(Messolongi diatoms & abiotic data)
A study of diatom assemblages (abundances of 193 species) at 17 sites in the lagoons of Messol-ongi, Aitoliko and Kleissova in Eastern Central Greece was undertaken by Danielidis DB (1991), Ph.D. thesis, Univ Athens. At each site, a suite of 11 water-column data was also recorded: Temperature, Salinity, DO$_2$, pH, PO$_4$, Total P, NH$_3$, NO$_2$, NO$_3$, Inorganic N and SiO$_2$. The data files are Messolongi diatom density and Messolongi environment in C:\Examples v7\Messolongi diatoms. This is an ecological study of how the diatom communities relate to the water-column variables.
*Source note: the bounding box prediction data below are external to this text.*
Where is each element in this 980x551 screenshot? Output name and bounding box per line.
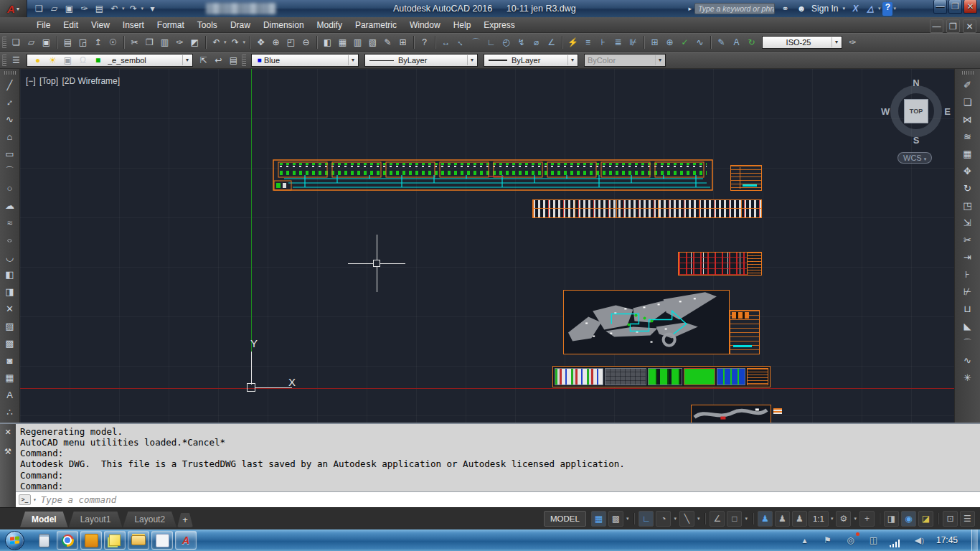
save-as-icon[interactable]: ✑ [77, 2, 91, 16]
viewcube-east[interactable]: E [944, 106, 951, 117]
network-icon[interactable] [890, 534, 903, 547]
rotate-icon[interactable]: ↻ [960, 181, 976, 197]
annotation-autoscale-icon[interactable]: ♟ [775, 511, 790, 527]
layer-previous-icon[interactable]: ↩ [212, 54, 225, 67]
trim-icon[interactable]: ✂ [960, 232, 976, 248]
viewcube-north[interactable]: N [913, 77, 919, 88]
legend-panel-blue-detail[interactable] [717, 368, 745, 385]
new-layout-button[interactable]: + [177, 513, 193, 527]
linetype-combo[interactable]: ByLayer ▾ [364, 54, 478, 67]
zoom-window-icon[interactable]: ◰ [284, 36, 298, 50]
join-icon[interactable]: ⊔ [960, 301, 976, 317]
annotation-scale-button[interactable]: 1:1 [809, 511, 829, 527]
undo-icon[interactable]: ↶ [209, 36, 223, 50]
snap-mode-dropdown-icon[interactable]: ▾ [626, 516, 629, 522]
gradient-icon[interactable]: ▩ [2, 336, 18, 352]
drawing-electrical-riser-diagram[interactable] [273, 156, 730, 192]
menu-view[interactable]: View [85, 17, 116, 33]
dim-arc-length-icon[interactable]: ⌒ [469, 36, 483, 50]
safely-remove-hardware-icon[interactable]: ◫ [867, 534, 880, 547]
redo-dropdown-icon[interactable]: ▾ [141, 6, 144, 11]
action-center-flag-icon[interactable]: ⚑ [821, 534, 834, 547]
viewport-visual-style-control[interactable]: [2D Wireframe] [62, 76, 120, 86]
infocenter-search-input[interactable]: Type a keyword or phrase [694, 3, 775, 14]
layer-on-icon[interactable]: ● [31, 54, 44, 67]
dim-jogged-linear-icon[interactable]: ∿ [693, 36, 707, 50]
copy-icon[interactable]: ❏ [960, 95, 976, 110]
new-icon[interactable]: ❏ [9, 36, 23, 50]
viewcube-west[interactable]: W [881, 106, 890, 117]
tool-palettes-icon[interactable]: ▥ [351, 36, 364, 50]
drawing-site-plan-title-block[interactable] [730, 310, 760, 354]
close-button[interactable]: ✕ [963, 0, 977, 14]
layer-unlock-icon[interactable]: Ω [76, 54, 90, 67]
dim-break-icon[interactable]: ⊮ [626, 36, 640, 50]
mdi-restore-button[interactable]: ❐ [946, 19, 960, 33]
ftp-app-icon[interactable]: FTP [151, 531, 173, 550]
sheet-set-manager-icon[interactable]: ▧ [366, 36, 380, 50]
quick-properties-icon[interactable]: ◨ [884, 511, 899, 527]
layer-vp-freeze-icon[interactable]: ▣ [61, 54, 75, 67]
undo-dropdown-icon[interactable]: ▾ [122, 6, 125, 11]
point-cloud-icon[interactable]: ∴ [2, 405, 18, 420]
toolbar-grip[interactable] [2, 37, 6, 48]
object-snap-icon[interactable]: □ [727, 511, 742, 527]
cut-icon[interactable]: ✂ [128, 36, 141, 50]
zoom-realtime-icon[interactable]: ⊕ [269, 36, 283, 50]
annotation-monitor-icon[interactable]: + [859, 511, 875, 527]
workspace-switching-icon[interactable]: ⚙ [836, 511, 851, 527]
break-at-point-icon[interactable]: ⊦ [960, 267, 976, 283]
multiline-text-icon[interactable]: A [2, 387, 18, 403]
legend-panel-bars[interactable] [555, 368, 603, 385]
workspace-switching-dropdown-icon[interactable]: ▾ [854, 516, 857, 522]
layer-freeze-icon[interactable]: ☀ [46, 54, 60, 67]
file-explorer-app-icon[interactable] [128, 531, 149, 550]
menu-window[interactable]: Window [403, 17, 447, 33]
open-icon[interactable]: ▱ [47, 2, 61, 16]
help-icon[interactable]: ? [882, 2, 892, 16]
move-icon[interactable]: ✥ [960, 164, 976, 179]
viewcube-top-face[interactable]: TOP [904, 99, 928, 123]
annotation-scale-icon[interactable]: ♟ [792, 511, 807, 527]
annotation-scale-dropdown-icon[interactable]: ▾ [831, 516, 834, 522]
dim-style-combo[interactable]: ISO-25 ▾ [762, 36, 842, 49]
insert-block-icon[interactable]: ◧ [2, 267, 18, 283]
tab-layout1[interactable]: Layout1 [69, 512, 123, 527]
extend-icon[interactable]: ⇥ [960, 250, 976, 265]
legend-title-block[interactable] [747, 368, 768, 385]
dim-aligned-icon[interactable]: ↔ [451, 33, 471, 52]
drawing-floor-plan-red[interactable] [678, 252, 762, 276]
hatch-icon[interactable]: ▨ [2, 319, 18, 334]
object-snap-tracking-icon[interactable]: ∠ [710, 511, 725, 527]
quickcalc-icon[interactable]: ⊞ [396, 36, 410, 50]
isolate-objects-icon[interactable]: ◪ [918, 511, 933, 527]
wcs-menu[interactable]: WCS▾ [897, 152, 932, 164]
dim-inspect-icon[interactable]: ✓ [678, 36, 692, 50]
minimize-button[interactable]: — [933, 0, 947, 14]
mdi-close-button[interactable]: ✕ [963, 19, 976, 33]
dim-angular-icon[interactable]: ∠ [545, 36, 558, 50]
qat-customize-icon[interactable]: ▾ [146, 2, 159, 16]
ortho-mode-icon[interactable]: ∟ [639, 511, 654, 527]
dim-diameter-icon[interactable]: ⌀ [529, 36, 543, 50]
color-dropdown-icon[interactable]: ▾ [348, 55, 357, 65]
volume-icon[interactable]: ◀ [913, 534, 926, 547]
viewcube-south[interactable]: S [913, 135, 920, 146]
plot-icon[interactable]: ▤ [93, 2, 106, 16]
zoom-previous-icon[interactable]: ⊖ [299, 36, 313, 50]
drawing-partial-site-plan[interactable] [691, 405, 771, 423]
region-icon[interactable]: ◙ [2, 353, 18, 369]
dim-style-manager-icon[interactable]: ✑ [846, 36, 859, 50]
block-editor-icon[interactable]: ◩ [188, 36, 202, 50]
tolerance-icon[interactable]: ⊞ [648, 36, 661, 50]
menu-insert[interactable]: Insert [116, 17, 151, 33]
layer-properties-manager-icon[interactable]: ☰ [9, 54, 23, 67]
plot-preview-icon[interactable]: ◲ [76, 36, 90, 50]
ellipse-arc-icon[interactable]: ◡ [2, 250, 18, 265]
copy-icon[interactable]: ❐ [143, 36, 156, 50]
customization-icon[interactable]: ☰ [960, 511, 975, 527]
viewcube[interactable]: N S W E TOP [884, 79, 948, 143]
lineweight-dropdown-icon[interactable]: ▾ [567, 55, 577, 65]
match-properties-icon[interactable]: ✑ [173, 36, 187, 50]
help-icon[interactable]: ? [418, 36, 431, 50]
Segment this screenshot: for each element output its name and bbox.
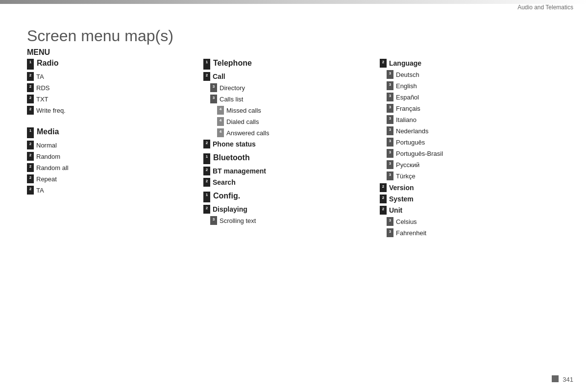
- bt-management-row: 2 BT management: [203, 167, 365, 175]
- repeat-row: 2 Repeat: [27, 174, 184, 183]
- header-label: Audio and Telematics: [517, 4, 573, 11]
- nederlands-label: Nederlands: [396, 127, 429, 135]
- version-label: Version: [389, 184, 414, 192]
- fahrenheit-badge: 3: [387, 228, 393, 237]
- fahrenheit-row: 3 Fahrenheit: [387, 228, 551, 237]
- random-all-label: Random all: [36, 164, 69, 172]
- displaying-badge: 2: [203, 205, 210, 214]
- celsius-label: Celsius: [396, 218, 417, 225]
- missed-calls-row: 4 Missed calls: [217, 106, 365, 115]
- unit-row: 2 Unit: [380, 206, 551, 215]
- francais-row: 3 Français: [387, 104, 551, 113]
- portugues-badge: 3: [387, 138, 393, 147]
- celsius-row: 3 Celsius: [387, 217, 551, 226]
- turkce-label: Türkçe: [396, 172, 416, 180]
- portugues-row: 3 Português: [387, 138, 551, 147]
- page-number: 341: [563, 376, 573, 383]
- search-row: 2 Search: [203, 178, 365, 187]
- repeat-label: Repeat: [36, 175, 57, 183]
- column-2: 1 Telephone 2 Call 3 Directory 3 Calls l…: [203, 59, 365, 228]
- random-badge: 2: [27, 152, 34, 161]
- calls-list-label: Calls list: [220, 96, 243, 103]
- rds-row: 2 RDS: [27, 83, 184, 92]
- directory-label: Directory: [220, 84, 245, 92]
- missed-calls-label: Missed calls: [226, 107, 261, 114]
- random-all-badge: 2: [27, 163, 34, 172]
- write-freq-row: 2 Write freq.: [27, 106, 184, 115]
- francais-label: Français: [396, 105, 420, 112]
- deutsch-badge: 3: [387, 70, 393, 79]
- italiano-row: 3 Italiano: [387, 115, 551, 124]
- media-group: 1 Media 2 Normal 2 Random 2 Random all 2…: [27, 127, 184, 195]
- phone-status-row: 2 Phone status: [203, 140, 365, 148]
- language-group: 2 Language 3 Deutsch 3 English 3 Español…: [380, 59, 551, 180]
- calls-list-badge: 3: [210, 95, 217, 103]
- calls-list-row: 3 Calls list: [210, 95, 365, 103]
- write-freq-badge: 2: [27, 106, 34, 115]
- phone-status-badge: 2: [203, 140, 210, 148]
- page-title: Screen menu map(s): [27, 27, 173, 45]
- russian-row: 3 Русский: [387, 160, 551, 169]
- unit-group: 2 Unit 3 Celsius 3 Fahrenheit: [380, 206, 551, 237]
- espanol-label: Español: [396, 94, 419, 101]
- top-decorative-bar: [0, 0, 588, 4]
- telephone-label: Telephone: [213, 59, 252, 70]
- deutsch-row: 3 Deutsch: [387, 70, 551, 79]
- random-all-row: 2 Random all: [27, 163, 184, 172]
- portugues-label: Português: [396, 139, 425, 146]
- english-label: English: [396, 82, 417, 90]
- english-badge: 3: [387, 81, 393, 90]
- answered-calls-label: Answered calls: [226, 129, 269, 137]
- bluetooth-badge-1: 1: [203, 153, 210, 164]
- nederlands-row: 3 Nederlands: [387, 126, 551, 135]
- scrolling-text-badge: 3: [210, 216, 217, 225]
- rds-badge: 2: [27, 83, 34, 92]
- bt-management-badge: 2: [203, 167, 210, 175]
- turkce-row: 3 Türkçe: [387, 172, 551, 180]
- directory-badge: 3: [210, 83, 217, 92]
- italiano-badge: 3: [387, 115, 393, 124]
- repeat-badge: 2: [27, 174, 34, 183]
- answered-calls-row: 4 Answered calls: [217, 128, 365, 137]
- radio-group: 1 Radio 2 TA 2 RDS 2 TXT 2 Write freq.: [27, 59, 184, 115]
- scrolling-text-row: 3 Scrolling text: [210, 216, 365, 225]
- normal-row: 2 Normal: [27, 141, 184, 149]
- russian-badge: 3: [387, 160, 393, 169]
- ta-row: 2 TA: [27, 72, 184, 81]
- dialed-calls-label: Dialed calls: [226, 118, 259, 125]
- system-row: 2 System: [380, 195, 551, 203]
- turkce-badge: 3: [387, 172, 393, 180]
- call-badge: 2: [203, 72, 210, 81]
- telephone-group: 1 Telephone 2 Call 3 Directory 3 Calls l…: [203, 59, 365, 148]
- celsius-badge: 3: [387, 217, 393, 226]
- column-3: 2 Language 3 Deutsch 3 English 3 Español…: [380, 59, 551, 240]
- missed-calls-badge: 4: [217, 106, 224, 115]
- search-badge: 2: [203, 178, 210, 187]
- ta2-label: TA: [36, 187, 44, 194]
- nederlands-badge: 3: [387, 126, 393, 135]
- francais-badge: 3: [387, 104, 393, 113]
- write-freq-label: Write freq.: [36, 107, 66, 114]
- ta-label: TA: [36, 73, 44, 80]
- call-row: 2 Call: [203, 72, 365, 81]
- ta2-badge: 2: [27, 186, 34, 195]
- txt-label: TXT: [36, 96, 49, 103]
- answered-calls-badge: 4: [217, 128, 224, 137]
- portugues-brasil-badge: 3: [387, 149, 393, 158]
- espanol-row: 3 Español: [387, 93, 551, 101]
- header-text: Audio and Telematics: [517, 4, 573, 11]
- config-label: Config.: [213, 192, 240, 202]
- language-row: 2 Language: [380, 59, 551, 68]
- version-badge: 2: [380, 183, 387, 192]
- phone-status-label: Phone status: [213, 140, 256, 148]
- language-badge: 2: [380, 59, 387, 68]
- call-label: Call: [213, 73, 225, 80]
- random-label: Random: [36, 153, 60, 160]
- telephone-badge-1: 1: [203, 59, 210, 70]
- menu-label: MENU: [27, 48, 50, 57]
- displaying-label: Displaying: [213, 205, 247, 213]
- page-square-icon: [552, 375, 559, 382]
- radio-label: Radio: [37, 59, 58, 70]
- bt-management-label: BT management: [213, 167, 266, 175]
- normal-badge: 2: [27, 141, 34, 149]
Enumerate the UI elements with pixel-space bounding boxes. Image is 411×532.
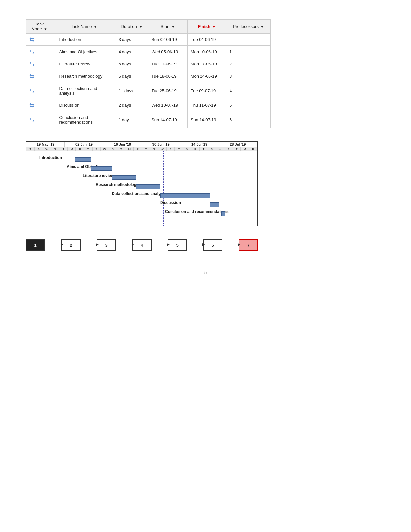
arrow-line xyxy=(45,245,61,245)
network-arrow xyxy=(187,245,203,245)
task-mode-icon: ⇆ xyxy=(29,61,34,68)
sort-arrow-start: ▼ xyxy=(171,25,175,29)
gantt-task-label: Conclusion and recommendations xyxy=(165,209,229,214)
gantt-day-headers: TSWSTMFTSWSTMFTSWSTMFTSWSTMF xyxy=(26,147,257,151)
network-arrow xyxy=(81,245,97,245)
gantt-date-cell: 30 Jun '19 xyxy=(142,142,180,147)
gantt-day-cell: S xyxy=(167,147,175,151)
gantt-day-cell: M xyxy=(125,147,134,151)
network-arrow xyxy=(45,245,61,245)
gantt-task-bar xyxy=(75,157,91,162)
gantt-day-cell: F xyxy=(249,147,258,151)
task-finish-cell: Thu 11-07-19 xyxy=(187,99,226,111)
task-start-cell: Tue 18-06-19 xyxy=(148,70,188,82)
gantt-day-cell: T xyxy=(84,147,93,151)
task-predecessors-cell xyxy=(226,34,270,46)
task-finish-cell: Sun 14-07-19 xyxy=(187,111,226,128)
gantt-day-cell: T xyxy=(59,147,68,151)
gantt-day-cell: S xyxy=(224,147,233,151)
task-finish-cell: Mon 10-06-19 xyxy=(187,46,226,58)
gantt-task-bar xyxy=(136,184,160,189)
gantt-task-bar xyxy=(221,211,225,216)
network-node: 5 xyxy=(168,239,187,251)
task-predecessors-cell: 1 xyxy=(226,46,270,58)
network-diagram: 1234567 xyxy=(26,239,316,251)
task-predecessors-cell: 6 xyxy=(226,111,270,128)
task-start-cell: Wed 05-06-19 xyxy=(148,46,188,58)
gantt-day-cell: M xyxy=(183,147,191,151)
gantt-task-label: Introduction xyxy=(39,155,62,160)
network-node: 3 xyxy=(97,239,116,251)
gantt-day-cell: T xyxy=(232,147,241,151)
network-node: 4 xyxy=(132,239,152,251)
gantt-day-cell: T xyxy=(142,147,150,151)
arrow-line xyxy=(81,245,97,245)
task-finish-cell: Mon 17-06-19 xyxy=(187,58,226,70)
task-name-cell: Literature review xyxy=(53,58,115,70)
table-row: ⇆Conclusion andrecommendations1 daySun 1… xyxy=(26,111,271,128)
task-predecessors-cell: 5 xyxy=(226,99,270,111)
col-header-start[interactable]: Start ▼ xyxy=(148,20,188,34)
gantt-day-cell: W xyxy=(216,147,224,151)
network-node: 1 xyxy=(26,239,45,251)
col-header-finish[interactable]: Finish ▼ xyxy=(187,20,226,34)
network-node: 2 xyxy=(61,239,81,251)
gantt-chart: 19 May '1902 Jun '1916 Jun '1930 Jun '19… xyxy=(26,141,258,226)
gantt-vline xyxy=(163,151,164,226)
task-finish-cell: Tue 04-06-19 xyxy=(187,34,226,46)
sort-arrow-name: ▼ xyxy=(94,25,97,29)
task-finish-cell: Tue 09-07-19 xyxy=(187,82,226,99)
task-name-cell: Aims and Objectives xyxy=(53,46,115,58)
gantt-task-bar xyxy=(160,193,210,198)
task-mode-icon: ⇆ xyxy=(29,36,34,43)
task-duration-cell: 11 days xyxy=(115,82,148,99)
task-duration-cell: 4 days xyxy=(115,46,148,58)
gantt-day-cell: M xyxy=(241,147,249,151)
gantt-date-cell: 16 Jun '19 xyxy=(103,142,142,147)
gantt-task-label: Discussion xyxy=(160,200,181,205)
gantt-day-cell: T xyxy=(26,147,35,151)
gantt-day-cell: S xyxy=(109,147,117,151)
task-mode-icon: ⇆ xyxy=(29,87,34,94)
gantt-task-bar xyxy=(112,175,136,180)
task-predecessors-cell: 2 xyxy=(226,58,270,70)
gantt-day-cell: F xyxy=(76,147,84,151)
network-node: 6 xyxy=(203,239,222,251)
gantt-date-headers: 19 May '1902 Jun '1916 Jun '1930 Jun '19… xyxy=(26,142,257,147)
task-mode-icon: ⇆ xyxy=(29,73,34,80)
table-row: ⇆Literature review5 daysTue 11-06-19Mon … xyxy=(26,58,271,70)
gantt-day-cell: W xyxy=(158,147,167,151)
gantt-day-cell: F xyxy=(134,147,142,151)
gantt-day-cell: S xyxy=(93,147,101,151)
gantt-day-cell: S xyxy=(51,147,60,151)
network-node: 7 xyxy=(239,239,258,251)
network-arrow xyxy=(222,245,239,245)
task-duration-cell: 5 days xyxy=(115,70,148,82)
task-duration-cell: 2 days xyxy=(115,99,148,111)
task-predecessors-cell: 3 xyxy=(226,70,270,82)
arrow-line xyxy=(187,245,203,245)
col-header-name[interactable]: Task Name ▼ xyxy=(53,20,115,34)
task-duration-cell: 1 day xyxy=(115,111,148,128)
task-name-cell: Conclusion andrecommendations xyxy=(53,111,115,128)
gantt-day-cell: W xyxy=(43,147,51,151)
table-row: ⇆Aims and Objectives4 daysWed 05-06-19Mo… xyxy=(26,46,271,58)
task-mode-icon: ⇆ xyxy=(29,116,34,123)
gantt-day-cell: S xyxy=(35,147,43,151)
col-header-mode[interactable]: TaskMode ▼ xyxy=(26,20,53,34)
col-header-duration[interactable]: Duration ▼ xyxy=(115,20,148,34)
table-row: ⇆Introduction3 daysSun 02-06-19Tue 04-06… xyxy=(26,34,271,46)
gantt-day-cell: T xyxy=(175,147,183,151)
col-header-predecessors[interactable]: Predecessors ▼ xyxy=(226,20,270,34)
gantt-task-label: Literature review xyxy=(83,173,114,178)
gantt-day-cell: W xyxy=(101,147,109,151)
task-start-cell: Wed 10-07-19 xyxy=(148,99,188,111)
table-row: ⇆Research methodology5 daysTue 18-06-19M… xyxy=(26,70,271,82)
arrow-line xyxy=(222,245,239,245)
gantt-body: IntroductionAims and ObjectivesLiteratur… xyxy=(26,151,257,226)
task-name-cell: Data collectiona andanalysis xyxy=(53,82,115,99)
task-finish-cell: Mon 24-06-19 xyxy=(187,70,226,82)
gantt-day-cell: F xyxy=(191,147,200,151)
network-arrow xyxy=(116,245,132,245)
task-table: TaskMode ▼ Task Name ▼ Duration ▼ Start … xyxy=(26,19,271,128)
Square-root transform the abundance file and take Bray-Curtis resemblances, plotting the nMDS as usual. Plots>Draftsman Plot or Histogram Plot show that a log transform would be desirable on the nutrient concentration variables PO$_4$, TotP, NH$_3$, NO$_2$, NO$_3$, In-N and SiO$_2$, but Temp, Sal, DO$_2$ or pH do not need any transformation. As in the previous section, carry this out by highlighting (not selecting) the variables to be transformed and take Pre-treatment>Transform(individual)>(Expression: log(V)), unchecking the (✓Rename variables) box – readability of the BEST output is improved if not all the variable names look like log(...)!, so bear in mind that PO$_4$ means log(PO$_4$) etc, from now on. Re-running Draftsman and Histogram Plots, and also taking (✓Correlations to worksheet) for the former, shows that the distributions now have greatly reduced right-skewness. Two variables, PO$_4$ and TotP are seen to be strongly collinear, and it will make sense to drop one of them in the BEST run – they are, in effect, the same variable. You can pick out which are the very strongly correlated variables by Select>Samples>(•Values>0.95) on the correlation matrix produced by the draftsman plot – and potentially repeat again with (•Values<-0.95), though there are none of the latter here. This will display only those rows and columns of the triangular matrix with a value >0.95 somewhere, just PO4 and TotP in this case. On the transformed data, take Pre-treatment>Normalise variables, and the among-sample relationships, in terms of these 10 abiotic variables, can then be seen either by Analyse>PCA directly on this matrix or calculating Euclidean distance and putting that into MDS. As expected, since both are based on Euclidean distance, the two ordination methods for the abiotic data give very similar 2-d plots but more remarkable is the near-perfect match of biotic and abiotic analyses – the 193-species diatom community is highly predictable from knowledge of these 10 water-column variables.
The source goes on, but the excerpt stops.